Col Martin then insisted that Thomas’s successor must be the colonel’s son Richard born to his second wife Harriet. He established by deed that this must be so. However, an act of 1833, the year before the colonel died, greatly simplified the breaking of the entail, and enabled Thomas to make a will in favour of his only, and much loved child, Mary. The colonel was further distressed at this as he felt it was unjust to his son Richard,* and that Mary would marry outside the family, thus losing the family name Martin and all its associations with Connemara.

Interest and concern

Mary was 17 years old when Maria met her that first evening at Ballynahinch. She sat at the far end of the sofa with her legs on it, and her head back. Maria described her as if she was taking notes for a character in a coming novel.
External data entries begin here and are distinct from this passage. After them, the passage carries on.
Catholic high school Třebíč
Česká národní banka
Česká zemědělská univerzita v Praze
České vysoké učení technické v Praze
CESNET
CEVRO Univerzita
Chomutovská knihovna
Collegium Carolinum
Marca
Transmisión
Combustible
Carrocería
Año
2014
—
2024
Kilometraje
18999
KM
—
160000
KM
Mary had very fair hair and complexion, ‘a perfect head’, which reminded Maria of a Leonardo Da Vinci painting. ‘She spoke fluent French, which she had learned from a French officer’, but had, Maria observed, a barrack-room accent.**

Mary had clearly read prodigiously: ‘She had read all the poetry of Sir Walter Scott, and ‘all of Byron that was fit for a young lady to read’. She had been carefully sheltered from the fact ‘that the poet was not a perfectly moral man’. She recited reams of poetry she had by heart ‘so fast and oddly in such a Connemara accent, and words so fluid running one into the other, that at first I could not guess what language it was.’
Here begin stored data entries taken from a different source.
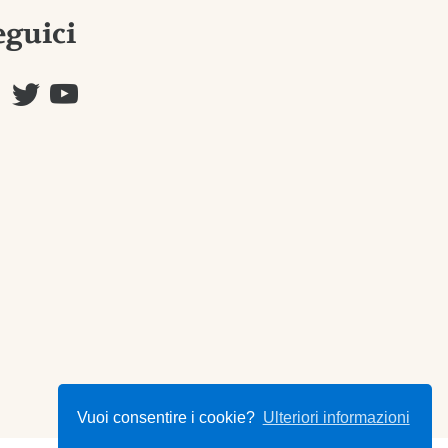
eguici
Vuoi consentire i cookie?
Ulteriori informazioni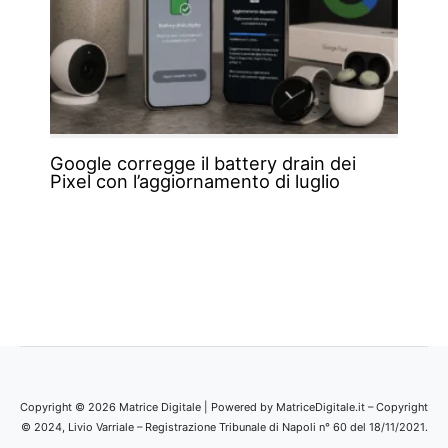
Google corregge il battery drain dei
Pixel con l’aggiornamento di luglio
Copyright © 2026 Matrice Digitale | Powered by MatriceDigitale.it – Copyright
© 2024, Livio Varriale – Registrazione Tribunale di Napoli n° 60 del 18/11/2021.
She understood Latin, Greek and Hebrew, and had studied engineering with Alexander Nimmo, who stayed with the Martins during his road-building from Galway through Oughterard, and from Ballynahinch to the coast at Clifden. He shared the physical challenges of the project with her.

Maria found her both excessively proud and shy, and rather humourless; ‘but she had grown up with all the Martin concern for their tenants. She did not want to live anywhere else but at Ballinahinch, and was something of a paragon, being beautiful, elegant, intelligent and benevolent’.
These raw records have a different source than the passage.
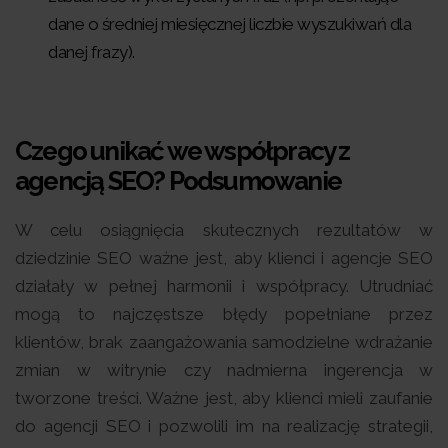
dane o średniej miesięcznej liczbie wyszukiwań dla
danej frazy).
Czego unikać we współpracy z
agencją SEO?
Podsumowanie
W celu osiągnięcia skutecznych rezultatów w
dziedzinie SEO ważne jest, aby klienci i agencje SEO
działały w pełnej harmonii i współpracy. Utrudniać
mogą to najczęstsze błędy popełniane przez
klientów, brak zaangażowania samodzielne wdrażanie
zmian w witrynie czy nadmierna ingerencja w
tworzone treści. Ważne jest, aby klienci mieli zaufanie
do agencji SEO i pozwolili im na realizację strategii,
Maria Edgeworth found her to be ‘one of the most extraordinary persons’ she had ever met. They became close friends, and corresponded with each other. Maria followed her career with interest and concern.***

Mary’s inheritance, however, which would come sooner that she ever imagined, was to prove to be disastrous for the legendary Martins of Ballynahinch.

Next week: Mary ‘comes out’ in London, she is pursued by two Polish nobles; and the start of the Great Famine.

NOTES: * Obviously disappointed by the breaking of the entail, young Richard Martin emigrated to Canada, where he built a house by the Grand River, Ontario, named after Derryclare Lough, with its beautiful Pine Island. The numerous descendants of the Derryclare Martins are the present keepers of the Martin flame.

** Perhaps typical of the liberality of the Martin household that although Thomas Martin had fought with Wellington in Spain against the French, it had given shelter to an exiled Bonapartist officer who taught Mary both his language and his adulation of the Emperor.

*** Maria Edgeworth and her companions were forced to remain at Ballinahinch for three weeks owing to the illness of Lady Culling Smith, during which a doctor was sent for ‘over the bogs’ to Oughterard. Maria was overwhelmed by the kindness and hospitality of the Martins. Once Lady Culling Smith was well enough to continue the holiday, they visited Kylemore and stayed with the Blakes at Renvyle, then back to Killary, Leenane, Delphi and Westport, and finally home.

Maria was a prolific letter writer and her observations of the Martin household and their holiday are contained in her letter to the youngest of her seven brothers Michael Pakenham Edgeworth.

The Martin interlude was published separately by Constable and Co. 1950, edited by Harold Edgeworth Butler. Other sources this week include Connemara - Listening to the Wind, by Tim Robinson, published by Penguin Ireland 2006.